▶ **Records from a collection**:
*** Begin section ***

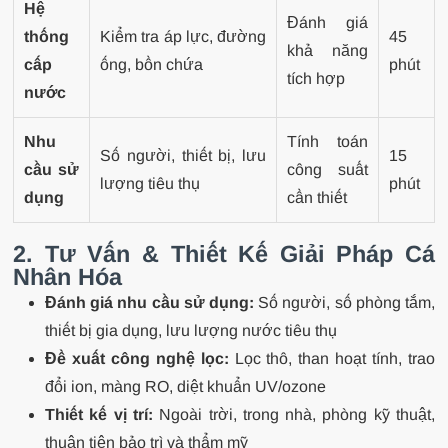
Hệ
Đánh giá
thống
Kiểm tra áp lực, đường
45
khả năng
cấp
ống, bồn chứa
phút
tích hợp
nước
Nhu
Tính toán
Số người, thiết bị, lưu
15
cầu sử
công suất
lượng tiêu thụ
phút
dụng
cần thiết
2. Tư Vấn & Thiết Kế Giải Pháp Cá
Nhân Hóa
Đánh giá nhu cầu sử dụng:
Số người, số phòng tắm,
thiết bị gia dụng, lưu lượng nước tiêu thụ
Đề xuất công nghệ lọc:
Lọc thô, than hoạt tính, trao
đổi ion, màng RO, diệt khuẩn UV/ozone
Thiết kế vị trí:
Ngoài trời, trong nhà, phòng kỹ thuật,
thuận tiện bảo trì và thẩm mỹ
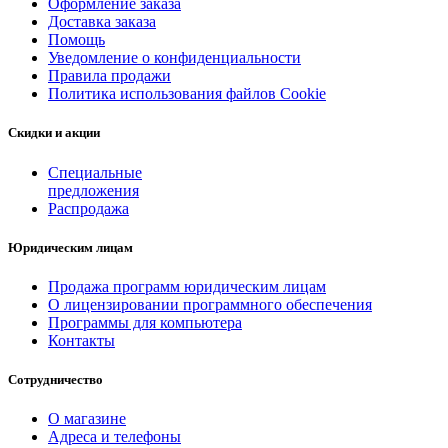
Оформление заказа
Доставка заказа
Помощь
Уведомление о конфиденциальности
Правила продажи
Политика использования файлов Cookie
Скидки и акции
Специальные
предложения
Распродажа
Юридическим лицам
Продажа программ юридическим лицам
О лицензировании программного обеспечения
Программы для компьютера
Контакты
Сотрудничество
О магазине
Адреса и телефоны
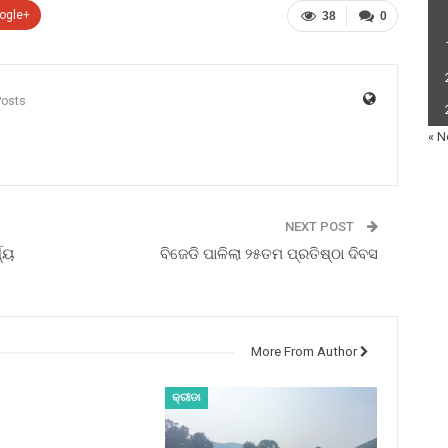
ogle+
38
0
Posts
« N
NEXT POST
ଯ୍ୟ
ବିଜେଡି ପାଳିଲା ୨୫ତମ ପ୍ରତିଷ୍ଠା ଦିବସ
More From Author
କ୍ରୀଡା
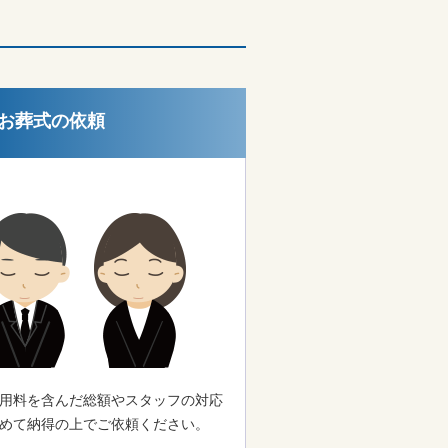
お葬式の依頼
用料を含んだ総額やスタッフの対応
めて納得の上でご依頼ください。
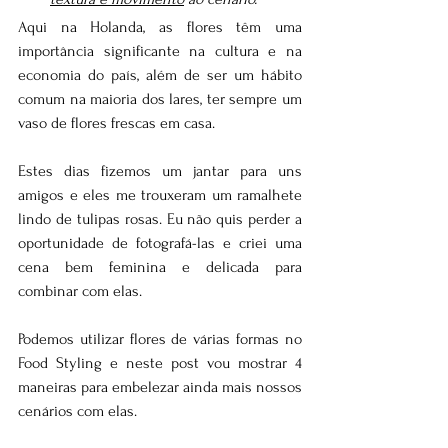
Aqui na Holanda, as flores têm uma 
importância significante na cultura e na 
economia do país, além de ser um hábito 
comum na maioria dos lares, ter sempre um 
vaso de flores frescas em casa.
Estes dias fizemos um jantar para uns 
amigos e eles me trouxeram um ramalhete 
lindo de tulipas rosas. Eu não quis perder a 
oportunidade de fotografá-las e criei uma 
cena bem feminina e delicada para 
combinar com elas. 
Podemos utilizar flores de várias formas no 
Food Styling e neste post vou mostrar 4 
maneiras para embelezar ainda mais nossos 
cenários com elas.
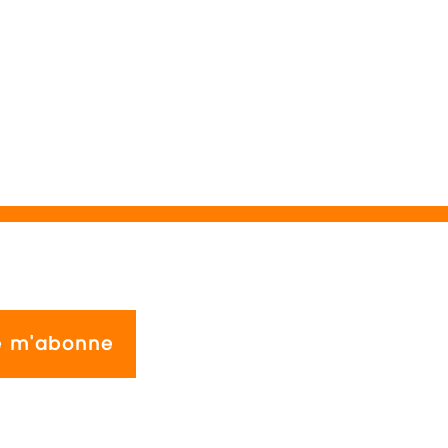
e m'abonne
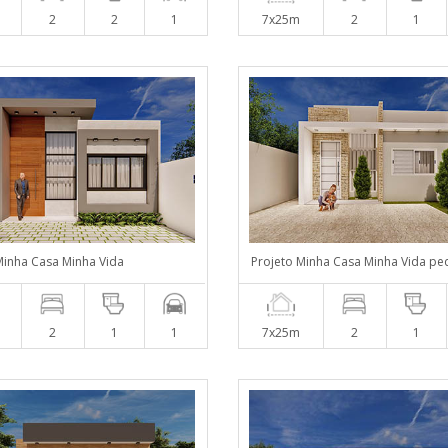
2
2
1
7x25m
2
1
Minha Casa Minha Vida
Projeto Minha Casa Minha Vida p
2
1
1
7x25m
2
1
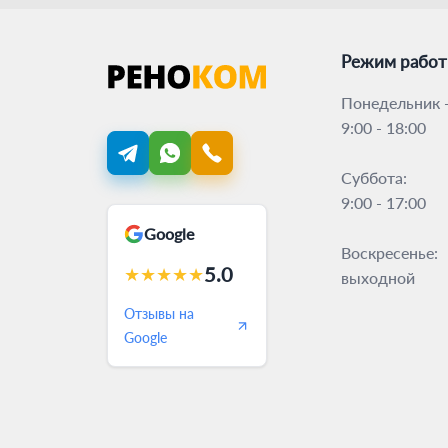
Режим рабо
Понедельник -
9:00 - 18:00
Суббота:
9:00 - 17:00
Google
Воскресенье:
5.0
★
★
★
★
★
выходной
Отзывы на
Google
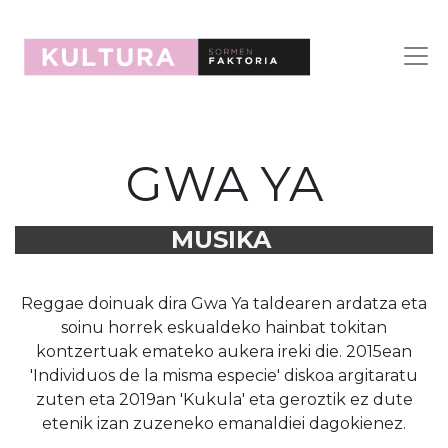
GWA YA
MUSIKA
Reggae doinuak dira Gwa Ya taldearen ardatza eta
soinu horrek eskualdeko hainbat tokitan
kontzertuak emateko aukera ireki die. 2015ean
'Individuos de la misma especie' diskoa argitaratu
zuten eta 2019an 'Kukula' eta geroztik ez dute
etenik izan zuzeneko emanaldiei dagokienez.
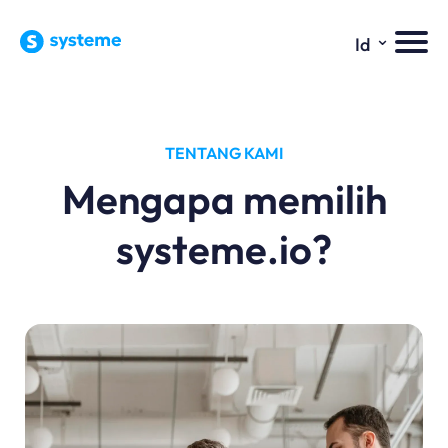
⌄
Id
TENTANG KAMI
Mengapa memilih
systeme.io?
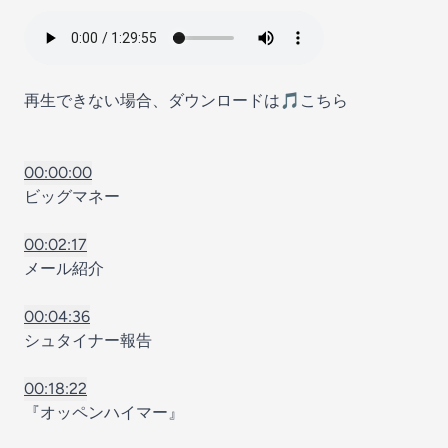
再生できない場合、ダウンロードは🎵
こちら
00:00:00
ビッグマネー
00:02:17
メール紹介
00:04:36
シュタイナー報告
00:18:22
『オッペンハイマー』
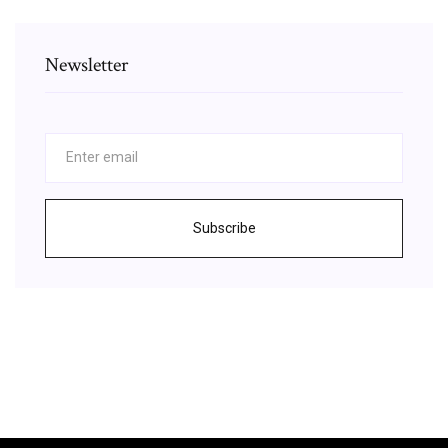
Newsletter
Subscribe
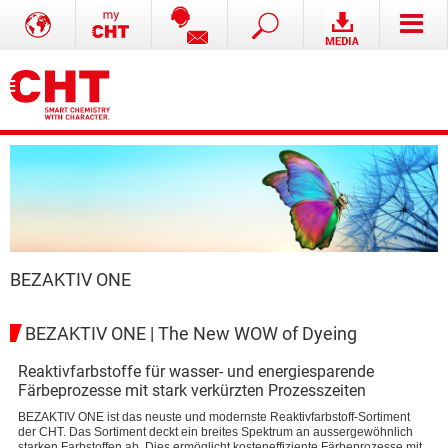
BEZAKTIV ONE
BEZAKTIV ONE | The New WOW of Dyeing
Reaktivfarbstoffe für wasser- und energiesparende
Färbeprozesse mit stark verkürzten Prozesszeiten
BEZAKTIV ONE ist das neuste und modernste Reaktivfarbstoff-Sortiment
der CHT. Das Sortiment deckt ein breites Spektrum an aussergewöhnlich
starken Farbstoffen ab. Dies ermöglicht kosteneffiziente Färbeprozesse mit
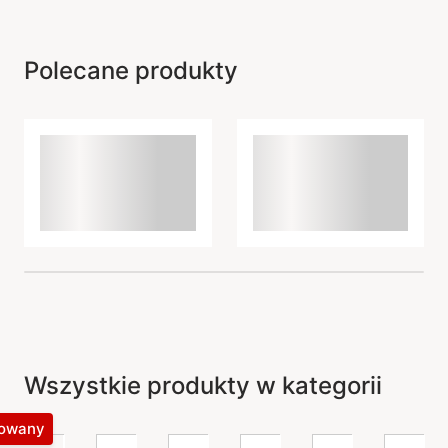
Polecane produkty
Wszystkie produkty w kategorii
kowany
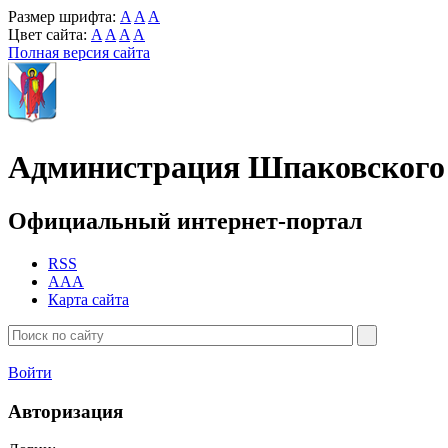
Размер шрифта:
A
A
A
Цвет сайта:
A
A
A
A
Полная версия сайта
Администрация Шпаковского 
Официальный интернет-портал
RSS
AAA
Карта сайта
Войти
Авторизация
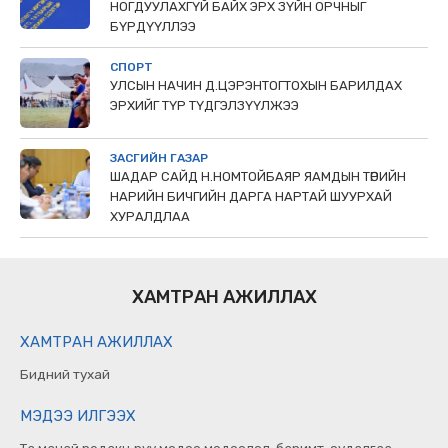
НОГДУУЛАХГҮЙ БАЙХ ЭРХ ЗҮЙН ОРЧНЫГ
БҮРДҮҮЛЛЭЭ
СПОРТ
УЛСЫН НАЧИН Д.ЦЭРЭНТОГТОХЫН БАРИЛДАХ
ЭРХИЙГ ТҮР ТҮДГЭЛЗҮҮЛЖЭЭ
ЗАСГИЙН ГАЗАР
ШАДАР САЙД Н.НОМТОЙБАЯР ЯАМДЫН ТӨРИЙН
НАРИЙН БИЧГИЙН ДАРГА НАРТАЙ ШУУРХАЙ
ХУРАЛДЛАА
ХАМТРАН АЖИЛЛАХ
ХАМТРАН АЖИЛЛАХ
Бидний тухай
МЭДЭЭ ИЛГЭЭХ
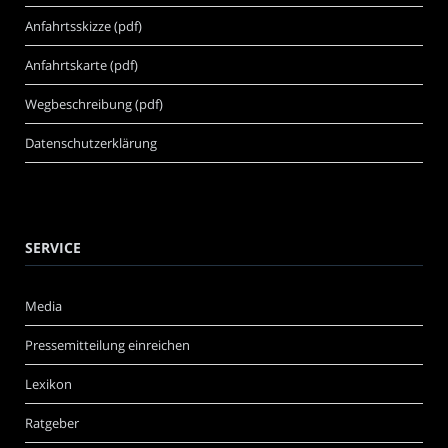
Anfahrtsskizze (pdf)
Anfahrtskarte (pdf)
Wegbeschreibung (pdf)
Datenschutzerklärung
SERVICE
Media
Pressemitteilung einreichen
Lexikon
Ratgeber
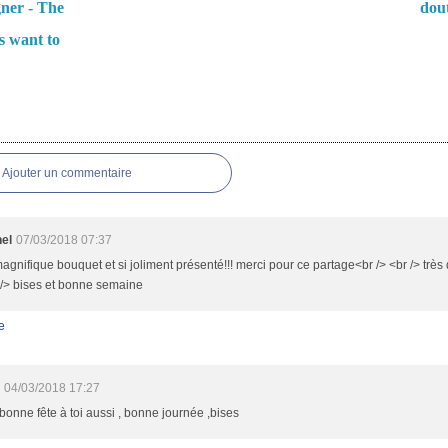
gner - The
dou
s want to
es
Ajouter un commentaire
nel
07/03/2018 07:37
agnifique bouquet et si joliment présenté!!! merci pour ce partage<br /> <br /> très dr
 /> bises et bonne semaine
e
04/03/2018 17:27
bonne fête à toi aussi , bonne journée ,bises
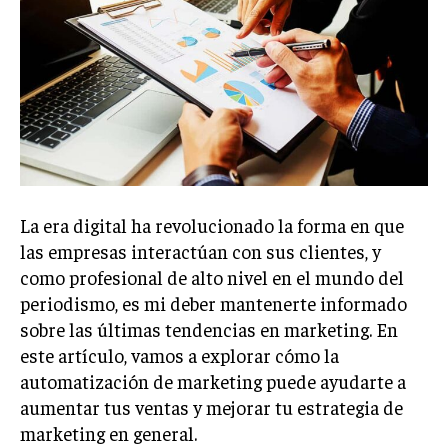
Welcome to Liberty Case
We have a curated list of the most noteworthy news from all
across the globe. With any subscription plan, you get access
to
exclusive articles
that let you stay ahead of the curve.
Your Profile
NEWS
LIFESTYLE
PUBLIC OPINION
La era digital ha revolucionado la forma en que
las empresas interactúan con sus clientes, y
como profesional de alto nivel en el mundo del
periodismo, es mi deber mantenerte informado
sobre las últimas tendencias en marketing. En
este artículo, vamos a explorar cómo la
automatización de marketing puede ayudarte a
aumentar tus ventas y mejorar tu estrategia de
marketing en general.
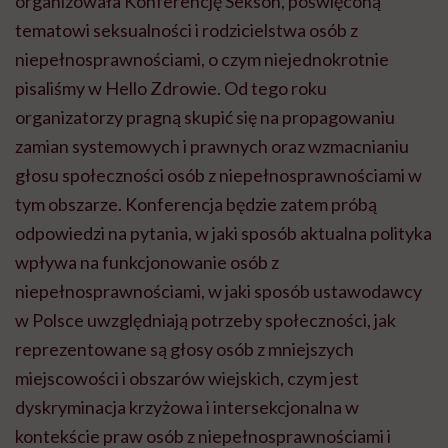
organizowała Konferencję Sekson, poświęconą
tematowi seksualności i rodzicielstwa osób z
niepełnosprawnościami, o czym niejednokrotnie
pisaliśmy w Hello Zdrowie. Od tego roku
organizatorzy pragną skupić się na propagowaniu
zamian systemowych i prawnych oraz wzmacnianiu
głosu społeczności osób z niepełnosprawnościami w
tym obszarze. Konferencja będzie zatem próbą
odpowiedzi na pytania, w jaki sposób aktualna polityka
wpływa na funkcjonowanie osób z
niepełnosprawnościami, w jaki sposób ustawodawcy
w Polsce uwzględniają potrzeby społeczności, jak
reprezentowane są głosy osób z mniejszych
miejscowości i obszarów wiejskich, czym jest
dyskryminacja krzyżowa i intersekcjonalna w
kontekście praw osób z niepełnosprawnościami i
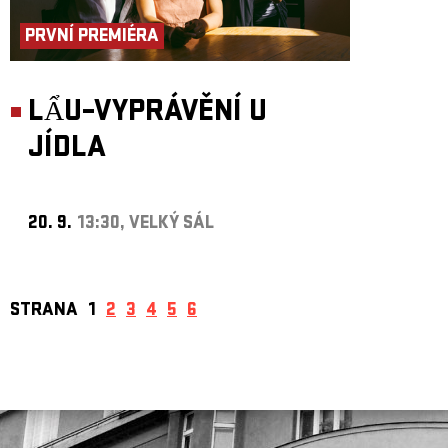
PRVNÍ PREMIÉRA
LẨU–VYPRÁVĚNÍ U
JÍDLA
20. 9.
13:30, VELKÝ SÁL
STRANA
1
2
3
4
5
6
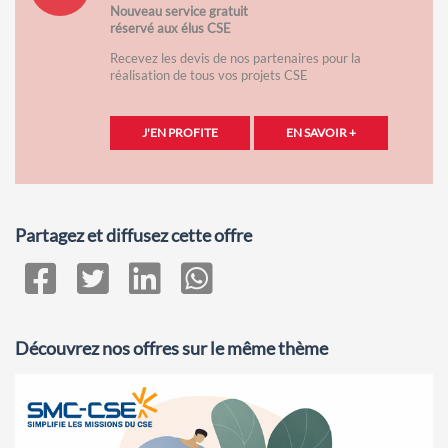
Nouveau service gratuit
réservé aux élus CSE
Recevez les devis de nos partenaires pour la
réalisation de tous vos projets CSE
J'EN PROFITE
EN SAVOIR +
Partagez et diffusez cette offre
Découvrez nos offres sur le même thème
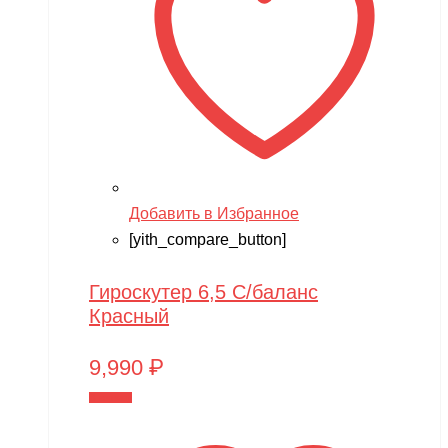
Добавить в Избранное
[yith_compare_button]
Гироскутер 6,5 С/баланс
Красный
9,990
₽
В корзину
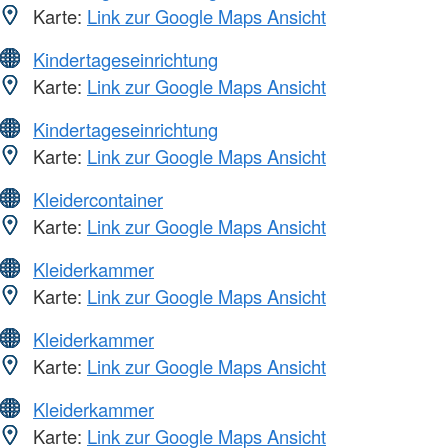
Karte:
Link zur Google Maps Ansicht
Kindertageseinrichtung
Karte:
Link zur Google Maps Ansicht
Kindertageseinrichtung
Karte:
Link zur Google Maps Ansicht
Kleidercontainer
Karte:
Link zur Google Maps Ansicht
Kleiderkammer
Karte:
Link zur Google Maps Ansicht
Kleiderkammer
Karte:
Link zur Google Maps Ansicht
Kleiderkammer
Karte:
Link zur Google Maps Ansicht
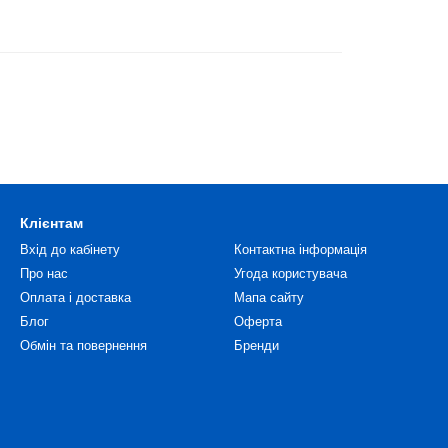
Клієнтам
Вхід до кабінету
Контактна інформація
Про нас
Угода користувача
Оплата і доставка
Мапа сайту
Блог
Оферта
Обмін та повернення
Бренди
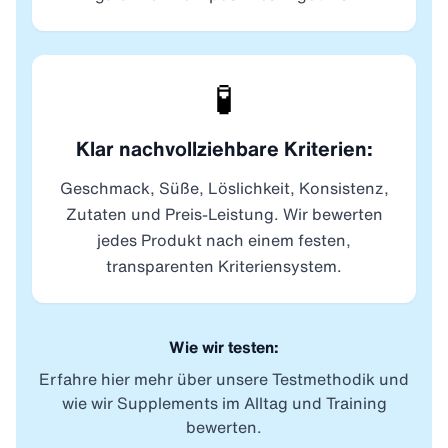
🧪
Klar nachvollziehbare Kriterien:
Geschmack, Süße, Löslichkeit, Konsistenz,
Zutaten und Preis-Leistung. Wir bewerten
jedes Produkt nach einem festen,
transparenten Kriteriensystem.
Wie wir testen:
Erfahre hier mehr über unsere Testmethodik und
wie wir Supplements im Alltag und Training
bewerten.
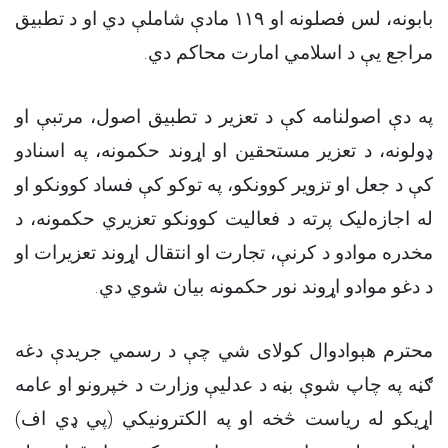
بابونه، لس فصلونه او ۱۱۹ مادې شاملې دي او د تطبیق
مراجع یې د اسلامي امارت محاکم دي.
په دې اصولنامه کې د تعزیر د تطبیق اصول، مرتبې او
ډولونه، د تعزیر مستحقین او اړوند حکمونه، په اسنادو
کې د جعل او تزویر کوونکو، په توکو کې فساد کوونکو او
له اجازه‌لیک پرته د فعالیت کوونکو تعزیري حکمونه، د
مخدره موادو د کرنې، تجارت او انتقال اړوند تعزیرات او
د دغو موادو اړوند نور حکمونه بیان شوي دي.
محترم هېوادوال کولای شي چې د رسمي جریدې دغه
ګڼه په چاپ شوې بڼه د عدلیې وزارت د خپرونو او عامه
اړیکو له ریاست څخه او په الکترونیکي (پي ډي اف)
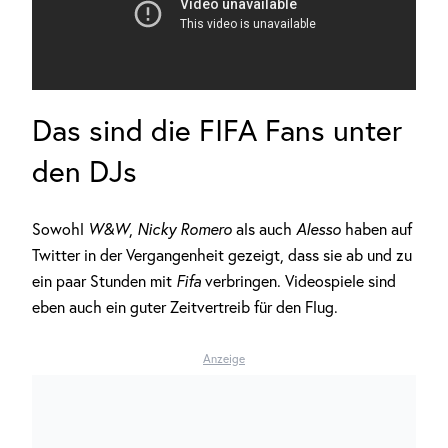
Das sind die FIFA Fans unter
den DJs
Sowohl
W&W
,
Nicky Romero
als auch
Alesso
haben auf
Twitter in der Vergangenheit gezeigt, dass sie ab und zu
ein paar Stunden mit
Fifa
verbringen. Videospiele sind
eben auch ein guter Zeitvertreib für den Flug.
Anzeige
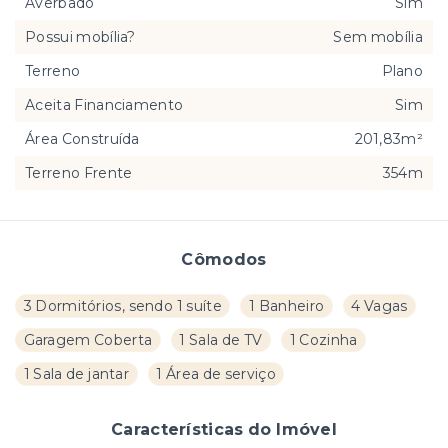
Averbado
Sim
Possui mobília?
Sem mobília
Terreno
Plano
Aceita Financiamento
Sim
Área Construída
201,83m²
Terreno Frente
354m
Cômodos
3 Dormitórios, sendo 1 suíte
1 Banheiro
4 Vagas
Garagem Coberta
1 Sala de TV
1 Cozinha
1 Sala de jantar
1 Área de serviço
Características do Imóvel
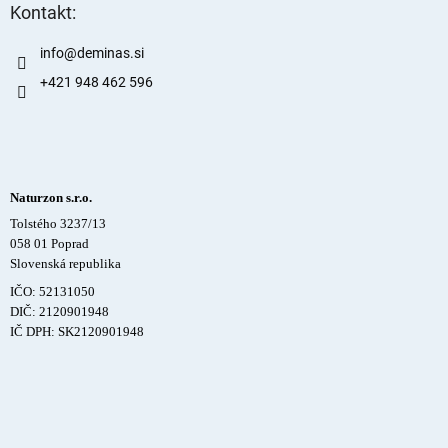
Kontakt:
info
@
deminas.si
+421 948 462 596
Naturzon s.r.o.
Tolstého 3237/13
058 01 Poprad
Slovenská republika
IČO: 52131050
DIČ: 2120901948
IČ DPH: SK2120901948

*** End section ***

▶ **WHAT IS EXPECTED**: Working from the entries above, please transcribe only the lines from the line with "organizowała Konferencję Sekson, poświęconą" through the line with "Recevez les devis de nos partenaires pour la", exactly, with both end lines and without pictures.

▶ **TASK ANSWER**:
organizowała Konferencję Sekson, poświęconą
tematowi seksualności i rodzicielstwa osób z
niepełnosprawnościami, o czym niejednokrotnie
pisaliśmy w Hello Zdrowie. Od tego roku
organizatorzy pragną skupić się na propagowaniu
zamian systemowych i prawnych oraz wzmacnianiu
głosu społeczności osób z niepełnosprawnościami w
tym obszarze. Konferencja będzie zatem próbą
odpowiedzi na pytania, w jaki sposób aktualna polityka
wpływa na funkcjonowanie osób z
niepełnosprawnościami, w jaki sposób ustawodawcy
w Polsce uwzględniają potrzeby społeczności, jak
reprezentowane są głosy osób z mniejszych
miejscowości i obszarów wiejskich, czym jest
dyskryminacja krzyżowa i intersekcjonalna w
kontekście praw osób z niepełnosprawnościami i
PRVNÍ PREMIÉRA
LẨU–VYPRÁVĚNÍ U
JÍDLA
20. 9.
13:30, VELKÝ SÁL
STRANA
1
2
3
4
5
6
Nouveau service gratuit
réservé aux élus CSE
Recevez les devis de nos partenaires pour la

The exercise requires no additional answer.